Marcelo promove ação de procedimento ordinário em face de Paus e Cupins Ltda. com o fito de compelir a ré à prestação de determinado fato, diante de contrato anteriormente estabelecido pelas partes e descumprido pela ré. Houve regular citação, com a apresentação de defesa, tendo o processo permanecido paralisado por oito anos por inércia das partes. Dez anos após a paralisação, o réu ingressa no processo requerendo a declaração de prescrição intercorrente, que é declarada, não tendo havido recurso do autor. Após consultas processuais, o autor descobre a real situação do processo e apresenta representação disciplinar à OAB contra o seu advogado. Nos termos da legislação estatutária e do Código de Ética, é correto afirmar que
- A)o advogado não pode ser sancionado pela demora do processo, mesmo que tenha sido inerte.
Errada: a demora injustificada e a inércia do advogado podem, sim, ensejar sanção disciplinar quando configurado abandono da causa.
- B)está perfeitamente caracterizado o abandono da causa.
Certa: a paralisação prolongada por inércia do patrono, sem justificativa, caracteriza abandono da causa, infração prevista no art. 34, XI, do Estatuto da OAB.
- C)os atos referidos se esgotam no processo judicial.
Errada: os fatos não se limitam ao processo judicial, pois também geram possível responsabilização disciplinar perante a OAB.
- D)a inércia das partes não pode atingir os advogados, como no enunciado.
Errada: a inércia processual atribuída ao patrono pode, sim, repercutir disciplinarmente sobre o advogado, se houver abandono da causa.
Gabarito: B
Aqui a palavra-chave é abandono da causa.

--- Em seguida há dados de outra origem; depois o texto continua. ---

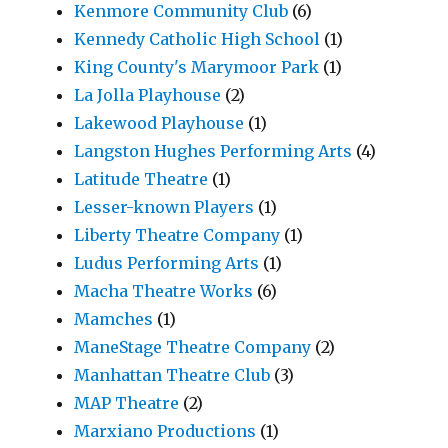
Kenmore Community Club
(6)
Kennedy Catholic High School
(1)
King County's Marymoor Park
(1)
La Jolla Playhouse
(2)
Lakewood Playhouse
(1)
Langston Hughes Performing Arts
(4)
Latitude Theatre
(1)
Lesser-known Players
(1)
Liberty Theatre Company
(1)
Ludus Performing Arts
(1)
Macha Theatre Works
(6)
Mamches
(1)
ManeStage Theatre Company
(2)
Manhattan Theatre Club
(3)
MAP Theatre
(2)
Marxiano Productions
(1)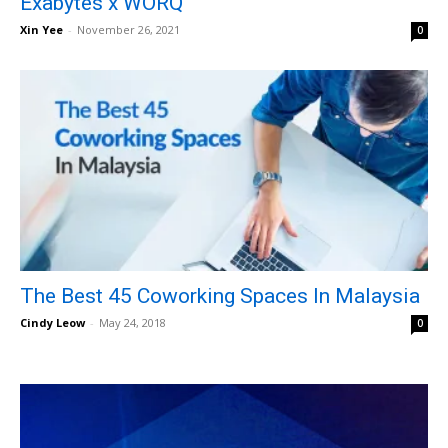
Exabytes x WORQ
Xin Yee
-
November 26, 2021
0
The Best 45 Coworking Spaces In Malaysia
Cindy Leow
-
May 24, 2018
0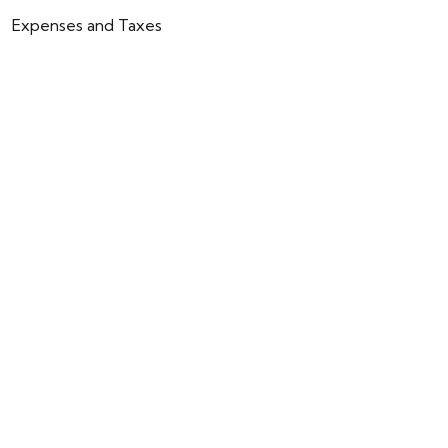
Expenses and Taxes
Community fees: €55 / month.
IBI (Property Tax): €398 / year.
Rubbish collection fee: €172 / year.
ENQUIRY
CALLBACK
BACK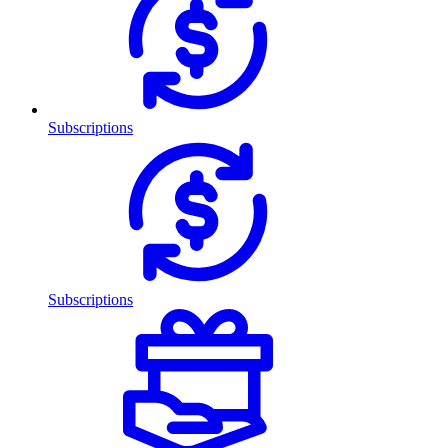
Subscriptions
Subscriptions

No Estatuto da OAB, isso aparece como infração disciplinar quando o advogado deixa o processo parado por sua culpa, sem motivo justificado, por prazo relevante e após a devida intimação para agir. A lógica é simples: advogado não pode sumir do caso e depois fingir que o processo se autogeriu sozinho. No enunciado, o processo ficou longamente paralisado e, ao final, houve até declaração de prescrição intercorrente. Esse cenário aponta para inércia profissional incompatível com o dever de diligência e zelo, especialmente quando o cliente descobre que seu direito foi praticamente perdido por falta de atuação técnica. Por isso, a representação disciplinar pode, sim, ter fundamento. O fundamento clássico é o art. 34, XI, da Lei 8.906/1994, que tipifica como infração disciplinar o abandono da causa sem justo motivo ou antes de decorridos 30 dias da comunicação da renúncia ao cliente. No plano ético, o advogado deve atuar com zelo, lealdade e diligência, preservando os interesses do constituinte. Se ele se omite de forma injustificada, a consequência pode ser disciplina na OAB. Assim, o gabarito é a letra B porque os fatos narrados são compatíveis com abandono da causa. Não é qualquer demora processual que gera punição, mas a inércia injustificada do patrono, em prejuízo concreto ao cliente, como aconteceu aqui.